Watching my 11-year-old cousin running around the other day made me realise just how much of our fitness level we naturally lose as we get older. Most adults just aren’t as fit as they were at age 11 when climbing the monkey bars, hanging off rope nets pretending to be the next Ninja Warrior and going non-stop all day was the norm; now we are prone to more injuries and little pains in our bodies which often occur when we exercise.
To help our clients avoid these aches and pains WAMH fitness has introduced Functional Training as a great form of exercise into our Bootcamps and Personal Training sessions!
Functional training attempts to mimic potential movements we do in everyday life such as squatting, twisting, reaching and jumping. It focuses on maintaining body strength and endurance which helps improve your movement ability making it safer for you to achieve your health goals.

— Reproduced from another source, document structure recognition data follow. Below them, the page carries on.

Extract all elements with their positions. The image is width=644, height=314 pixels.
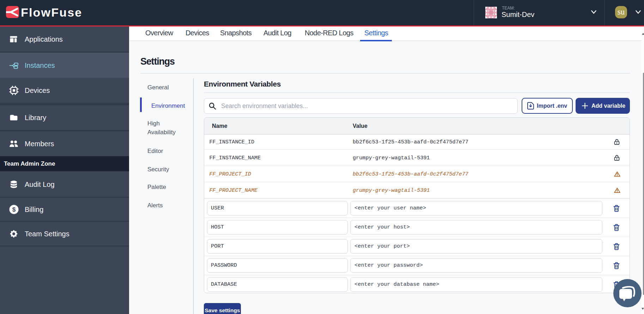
svg-text:$: $ <box>12 206 16 213</box>
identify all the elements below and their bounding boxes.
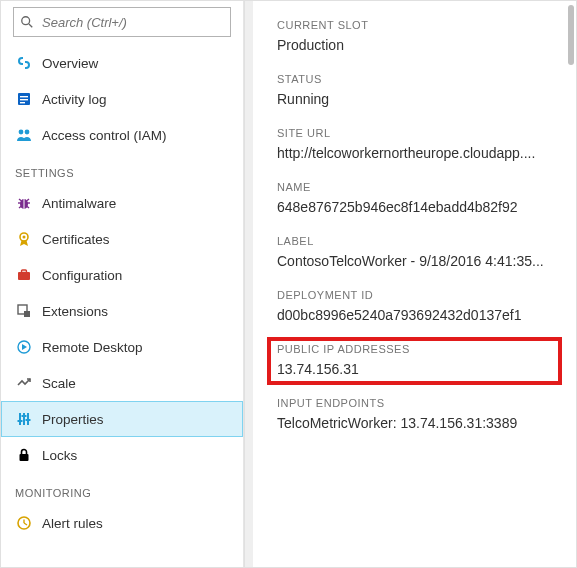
lock-icon xyxy=(16,447,32,463)
section-header: MONITORING xyxy=(1,473,243,505)
field-value: 13.74.156.31 xyxy=(277,361,556,377)
sidebar-item-overview[interactable]: Overview xyxy=(1,45,243,81)
field-input-endpoints: INPUT ENDPOINTSTelcoMetricWorker: 13.74.… xyxy=(277,397,556,431)
sidebar-item-label: Antimalware xyxy=(42,196,116,211)
rdp-icon xyxy=(16,339,32,355)
sidebar-item-label: Remote Desktop xyxy=(42,340,143,355)
field-label: SITE URL xyxy=(277,127,556,139)
field-value: ContosoTelcoWorker - 9/18/2016 4:41:35..… xyxy=(277,253,556,269)
scrollbar[interactable] xyxy=(568,5,574,65)
sidebar-item-label: Certificates xyxy=(42,232,110,247)
field-value: 648e876725b946ec8f14ebadd4b82f92 xyxy=(277,199,556,215)
sidebar-item-label: Activity log xyxy=(42,92,107,107)
field-value: Production xyxy=(277,37,556,53)
field-label: LABEL xyxy=(277,235,556,247)
sidebar-item-label: Scale xyxy=(42,376,76,391)
sidebar-item-antimalware[interactable]: Antimalware xyxy=(1,185,243,221)
sidebar-item-configuration[interactable]: Configuration xyxy=(1,257,243,293)
field-deployment-id: DEPLOYMENT IDd00bc8996e5240a793692432d01… xyxy=(277,289,556,323)
field-status: STATUSRunning xyxy=(277,73,556,107)
search-input[interactable] xyxy=(40,14,224,31)
sidebar-item-label: Access control (IAM) xyxy=(42,128,167,143)
sidebar-item-certificates[interactable]: Certificates xyxy=(1,221,243,257)
field-label: DEPLOYMENT ID xyxy=(277,289,556,301)
sidebar-item-remote-desktop[interactable]: Remote Desktop xyxy=(1,329,243,365)
alert-icon xyxy=(16,515,32,531)
field-value: Running xyxy=(277,91,556,107)
field-value: TelcoMetricWorker: 13.74.156.31:3389 xyxy=(277,415,556,431)
bug-icon xyxy=(16,195,32,211)
people-icon xyxy=(16,127,32,143)
field-label: LABELContosoTelcoWorker - 9/18/2016 4:41… xyxy=(277,235,556,269)
sidebar-item-locks[interactable]: Locks xyxy=(1,437,243,473)
field-site-url: SITE URLhttp://telcoworkernortheurope.cl… xyxy=(277,127,556,161)
sidebar-item-activity-log[interactable]: Activity log xyxy=(1,81,243,117)
sidebar-item-label: Configuration xyxy=(42,268,122,283)
search-box[interactable] xyxy=(13,7,231,37)
field-label: INPUT ENDPOINTS xyxy=(277,397,556,409)
field-label: STATUS xyxy=(277,73,556,85)
field-public-ip: PUBLIC IP ADDRESSES13.74.156.31 xyxy=(277,343,556,377)
link-icon xyxy=(16,55,32,71)
sidebar-item-scale[interactable]: Scale xyxy=(1,365,243,401)
detail-panel: CURRENT SLOTProductionSTATUSRunningSITE … xyxy=(253,1,576,567)
sidebar-item-extensions[interactable]: Extensions xyxy=(1,293,243,329)
field-value: d00bc8996e5240a793692432d0137ef1 xyxy=(277,307,556,323)
field-label: NAME xyxy=(277,181,556,193)
field-name: NAME648e876725b946ec8f14ebadd4b82f92 xyxy=(277,181,556,215)
field-label: PUBLIC IP ADDRESSES xyxy=(277,343,556,355)
properties-icon xyxy=(16,411,32,427)
extensions-icon xyxy=(16,303,32,319)
log-icon xyxy=(16,91,32,107)
panel-gutter xyxy=(244,1,253,567)
sidebar-item-label: Overview xyxy=(42,56,98,71)
certificate-icon xyxy=(16,231,32,247)
search-icon xyxy=(20,15,34,29)
sidebar-item-label: Extensions xyxy=(42,304,108,319)
sidebar-item-alert-rules[interactable]: Alert rules xyxy=(1,505,243,541)
sidebar-item-label: Properties xyxy=(42,412,104,427)
scale-icon xyxy=(16,375,32,391)
field-value: http://telcoworkernortheurope.cloudapp..… xyxy=(277,145,556,161)
sidebar-item-label: Locks xyxy=(42,448,77,463)
field-current-slot: CURRENT SLOTProduction xyxy=(277,19,556,53)
sidebar: OverviewActivity logAccess control (IAM)… xyxy=(1,1,244,567)
section-header: SETTINGS xyxy=(1,153,243,185)
sidebar-item-properties[interactable]: Properties xyxy=(1,401,243,437)
sidebar-item-access-control[interactable]: Access control (IAM) xyxy=(1,117,243,153)
field-label: CURRENT SLOT xyxy=(277,19,556,31)
sidebar-item-label: Alert rules xyxy=(42,516,103,531)
briefcase-icon xyxy=(16,267,32,283)
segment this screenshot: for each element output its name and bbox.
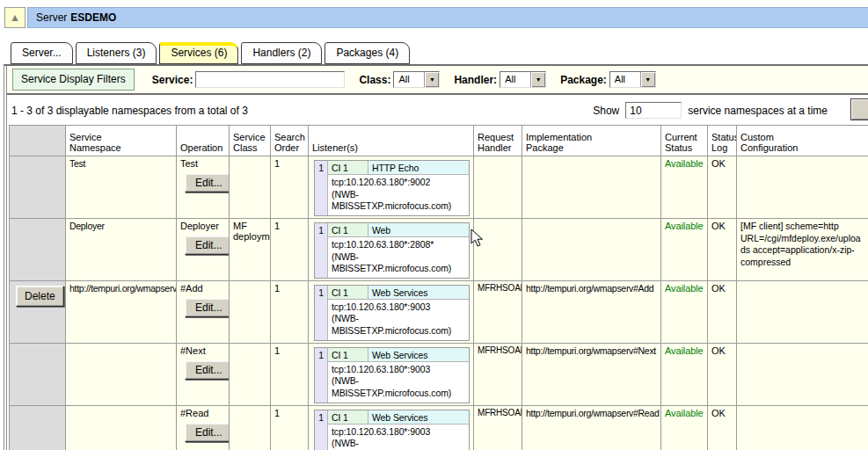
listeners-cell: 1 CI 1 Web Services tcp:10.120.63.180*:9…: [309, 280, 474, 343]
service-namespace-cell: [66, 343, 177, 405]
listener-host: (NWB-MBISSETXP.microfocus.com): [332, 375, 465, 399]
current-status-cell: Available: [661, 218, 708, 280]
listeners-cell: 1 CI 1 HTTP Echo tcp:10.120.63.180*:9002…: [309, 156, 474, 219]
current-status-cell: Available: [661, 405, 708, 450]
handler-filter-select[interactable]: All ▼: [500, 71, 546, 88]
pagination-bar: 1 - 3 of 3 displayable namespaces from a…: [7, 95, 868, 125]
server-title-bar: Server ESDEMO: [27, 7, 868, 28]
table-row: #Read Edit... 1 1 CI 1 Web Services t: [10, 405, 868, 450]
service-display-filters-bar: Service Display Filters Service: Class: …: [7, 66, 868, 95]
search-order-cell: 1: [271, 218, 309, 280]
server-header: ▲ Server ESDEMO: [4, 7, 868, 28]
column-header-operation: Operation: [177, 126, 230, 156]
listener-host: (NWB-MBISSETXP.microfocus.com): [332, 438, 465, 450]
show-count-input[interactable]: [625, 102, 682, 119]
service-filter-label: Service:: [152, 74, 193, 86]
status-log-cell: OK: [708, 405, 737, 450]
collapse-button[interactable]: ▲: [4, 7, 26, 28]
current-status-cell: Available: [661, 343, 708, 405]
enterprise-server-admin-page: ▲ Server ESDEMO Server... Listeners (3) …: [0, 0, 868, 450]
listener-host: (NWB-MBISSETXP.microfocus.com): [332, 251, 465, 275]
show-suffix-label: service namespaces at a time: [688, 105, 828, 117]
listener-box: 1 CI 1 Web Services tcp:10.120.63.180*:9…: [314, 347, 470, 403]
custom-configuration-cell: [MF client] scheme=http URL=/cgi/mfdeplo…: [737, 218, 868, 280]
edit-button[interactable]: Edit...: [185, 236, 230, 255]
service-filter-input[interactable]: [195, 71, 345, 88]
edit-button[interactable]: Edit...: [185, 423, 230, 442]
tab-bar: Server... Listeners (3) Services (6) Han…: [11, 42, 868, 64]
listener-address: tcp:10.120.63.180*:2808*: [332, 239, 465, 251]
table-row: #Next Edit... 1 1 CI 1 Web Services t: [10, 343, 868, 405]
column-header-service-namespace: Service Namespace: [66, 126, 177, 156]
column-header-listeners: Listener(s): [309, 126, 474, 156]
current-status-cell: Available: [661, 156, 708, 219]
request-handler-cell: MFRHSOAP: [474, 405, 522, 450]
service-class-cell: MF deployment: [230, 218, 271, 280]
listener-box: 1 CI 1 Web tcp:10.120.63.180*:2808* (NWB…: [314, 222, 470, 279]
chevron-down-icon: ▼: [640, 72, 655, 87]
implementation-package-cell: [522, 156, 661, 219]
operation-cell: Test Edit...: [177, 156, 230, 219]
edit-button[interactable]: Edit...: [185, 360, 230, 380]
request-handler-cell: MFRHSOAP: [474, 280, 522, 343]
column-header-request-handler: Request Handler: [474, 126, 522, 156]
column-header-implementation-package: Implementation Package: [522, 126, 661, 156]
table-row: Deployer Deployer Edit... MF deployment …: [10, 218, 868, 280]
mouse-cursor: [470, 229, 485, 248]
operation-cell: Deployer Edit...: [177, 218, 230, 280]
listeners-cell: 1 CI 1 Web tcp:10.120.63.180*:2808* (NWB…: [309, 218, 474, 280]
tab-handlers[interactable]: Handlers (2): [241, 42, 322, 64]
services-panel: Service Display Filters Service: Class: …: [4, 64, 868, 450]
search-order-cell: 1: [271, 405, 309, 450]
server-name: ESDEMO: [70, 11, 116, 24]
custom-configuration-cell: [737, 343, 868, 405]
column-header-search-order: Search Order: [271, 126, 309, 156]
operation-cell: #Read Edit...: [177, 405, 230, 450]
listener-box: 1 CI 1 Web Services tcp:10.120.63.180*:9…: [314, 285, 470, 341]
service-namespace-cell: [66, 405, 177, 450]
service-class-cell: [230, 405, 271, 450]
status-log-cell: OK: [708, 218, 737, 280]
package-filter-label: Package:: [560, 74, 607, 86]
service-namespace-cell: http://tempuri.org/wmapserv: [66, 280, 177, 343]
package-filter-select[interactable]: All ▼: [609, 71, 656, 88]
show-label: Show: [593, 105, 619, 117]
status-log-cell: OK: [708, 156, 737, 219]
pagination-side-button[interactable]: [850, 98, 868, 120]
column-header-service-class: Service Class: [230, 126, 271, 156]
column-header-actions: [10, 126, 66, 156]
current-status-cell: Available: [661, 280, 708, 343]
class-filter-label: Class:: [359, 74, 390, 86]
delete-button[interactable]: Delete: [16, 286, 64, 307]
implementation-package-cell: http://tempuri.org/wmapserv#Add: [522, 280, 661, 343]
operation-cell: #Add Edit...: [177, 280, 230, 343]
implementation-package-cell: http://tempuri.org/wmapserv#Next: [522, 343, 661, 405]
edit-button[interactable]: Edit...: [185, 298, 230, 317]
listener-host: (NWB-MBISSETXP.microfocus.com): [332, 189, 465, 213]
listener-box: 1 CI 1 Web Services tcp:10.120.63.180*:9…: [314, 410, 470, 450]
status-log-cell: OK: [708, 343, 737, 405]
listener-host: (NWB-MBISSETXP.microfocus.com): [332, 313, 465, 337]
tab-listeners[interactable]: Listeners (3): [76, 42, 157, 64]
handler-filter-label: Handler:: [454, 74, 497, 86]
services-table: Service Namespace Operation Service Clas…: [9, 125, 868, 450]
service-namespace-cell: Test: [66, 156, 177, 219]
edit-button[interactable]: Edit...: [185, 173, 230, 192]
server-label: Server: [36, 11, 67, 24]
column-header-current-status: Current Status: [661, 126, 708, 156]
search-order-cell: 1: [271, 156, 309, 219]
listeners-cell: 1 CI 1 Web Services tcp:10.120.63.180*:9…: [309, 405, 474, 450]
table-row: Test Test Edit... 1 1 CI 1 HTTP Echo: [10, 156, 868, 219]
request-handler-cell: MFRHSOAP: [474, 343, 522, 405]
service-namespace-cell: Deployer: [66, 218, 177, 280]
listeners-cell: 1 CI 1 Web Services tcp:10.120.63.180*:9…: [309, 343, 474, 405]
class-filter-select[interactable]: All ▼: [393, 71, 440, 88]
table-row: Delete http://tempuri.org/wmapserv #Add …: [10, 280, 868, 343]
tab-server[interactable]: Server...: [11, 42, 73, 64]
tab-services[interactable]: Services (6): [159, 42, 238, 64]
implementation-package-cell: [522, 218, 661, 280]
listener-address: tcp:10.120.63.180*:9003: [332, 301, 465, 314]
tab-packages[interactable]: Packages (4): [325, 42, 410, 64]
namespace-count-summary: 1 - 3 of 3 displayable namespaces from a…: [11, 105, 248, 117]
listener-address: tcp:10.120.63.180*:9002: [332, 177, 465, 189]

As adults, we become busy in our daily work routines, which for some can limit us to sitting at a desk all day and we tend to restrict our bodies movements. This lack of movement becomes an issue when we try and to do intense workouts our bodies aren’t used to and can then lead to pains and injuries.
Functional training is a great form of exercise to do as it allows the body to be worked in all planes of movement such as frontal, sagittal and transverse. This allows the body to be more flexible by using core, back and posterior chain muscles.

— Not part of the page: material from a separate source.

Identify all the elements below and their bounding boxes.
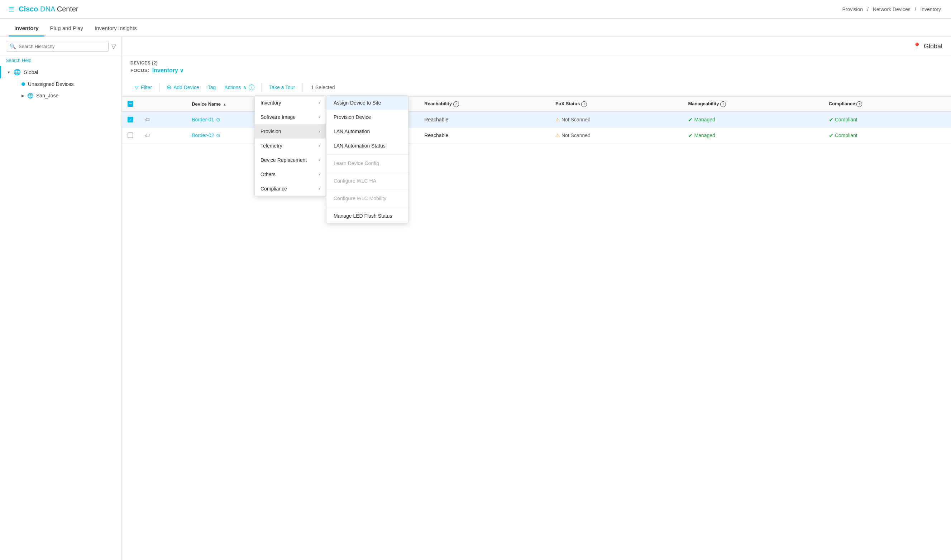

The posterior chain is predominantly made up of the calf muscles, hamstrings, gluteus maximus, latissimus dorsi and the erector spinae muscles (see below). Training the posterior chain can benefit you in many ways, including, opening up your diaphragm by pulling your shoulders back, and keeping the joints stable, such as the knee, hips and spine. If these muscles are nice and strong, there is a decreased risk of you getting an injury during training or day-to-day activity.
Functional Training is a great form of exercise for those who are pregnant, injured or are training athletes but also for those of us who don’t belong to any of those categories and here is why!
- It implements low impact exercise
- Targets specific muscles which help improve balance and posture
- Helps with joint pain
- Mimics everyday life movements which makes moving in everyday life easier
- Allows our bodies to strengthen which helps reduce risk of injury.